The routine is patronizing a comfortable corner at a hotel pub, target market is business executives, politicians and businessmen-basically those that can part with good money for an ‘old woman’s charm’.
“Young girls don’t know how to make a man feel special. They make it obvious they want money. I become the ‘wife away from home’ and that means trust and a regular client is guaranteed,"
she said with a grin of institutional knowledge.
According to information from the National Aids Council (NAC) 69 percent of prostitutes in Nomalanga’s age group 30-39 are HIV positive closely followed by the 25-29 age group with a 55 percent prevalence. The young ones, the most active that is, ages 18-24 have a 36 percent prevalence. Nomalanga admits she is lucky to be alive. Having gone through the junior ranks to where she is, if she had to be a prostitute all over again, there are things she would do differently.
“The problem is that when young you think you are in it for fast money. You might make a lot of money this week and be without a cent next week and that week you won’t make anything close to the previous week,” she said. The money myth will force a prostitute to sleep with more people in a short space of time and that translates to more exposure to disease and other vices.
A research by NAC reveals most s*x workers become drug and alcohol abusers to ease pressure that comes with the oldest profession.
“ In this kind of work, beer helps us not to feel shy, you will not be embarrassed anymore. Even if you want to dance or do even those things which you may not be able to do when you are not drunk,’
said one s*x worker.
It took a rude awakening for Nomalanga to bounce back from her death-bed in 2010. She tested positive in 2007.
“I lost all hope to live because I was a dead person walking.
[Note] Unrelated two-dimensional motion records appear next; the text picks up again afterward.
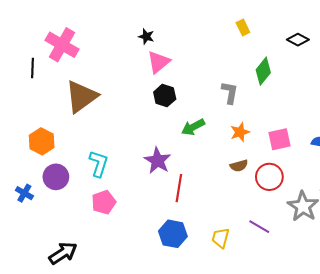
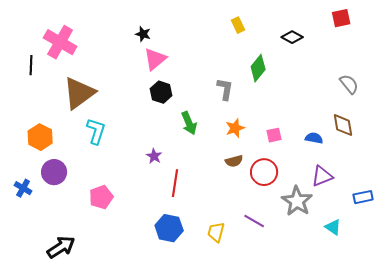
green arrow: (193, 127) -> (189, 123), turned -85
pink square: (280, 139) -> (274, 135), size x0.7
purple star: (158, 161) -> (154, 156), size x0.6
cyan L-shape: (99, 164) -> (96, 131), moved

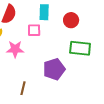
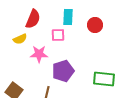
green rectangle: (80, 48) -> (104, 79), moved
purple pentagon: (54, 69) -> (63, 71), moved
At first I took my medicines but along the way I started defaulting because I was not keeping track of time and I wasn’t organized. There are times when I would sleep at a client’s place and the tablets would be at home,” she said.
Dr Cleophas Chimbetete from Zimbabwe Aids Care Foundation said when a patient relapses, like Nomalanga did, the HIV strand in her blood becomes drug resistant. Therefore, the resistant variant HIV grows and comes to predominate while the variant that is being dealt with by the drug remains minimal and diluted and that leads to a patient’s deterioration because the drug resistant virus multiplies. In such a case a new combination of drugs is administered to the patient provided it’s not too late.
“I was saved and since then I take my medicines religiously without compromise and safe s*x is key. I have to at least see off my daughter to university,” she added.
S*x work is illegal in Zimbabwe but because it’s thriving as a tax-free venture it’s popular and so, s*x workers are a high risk population. Nomalanga is her first name.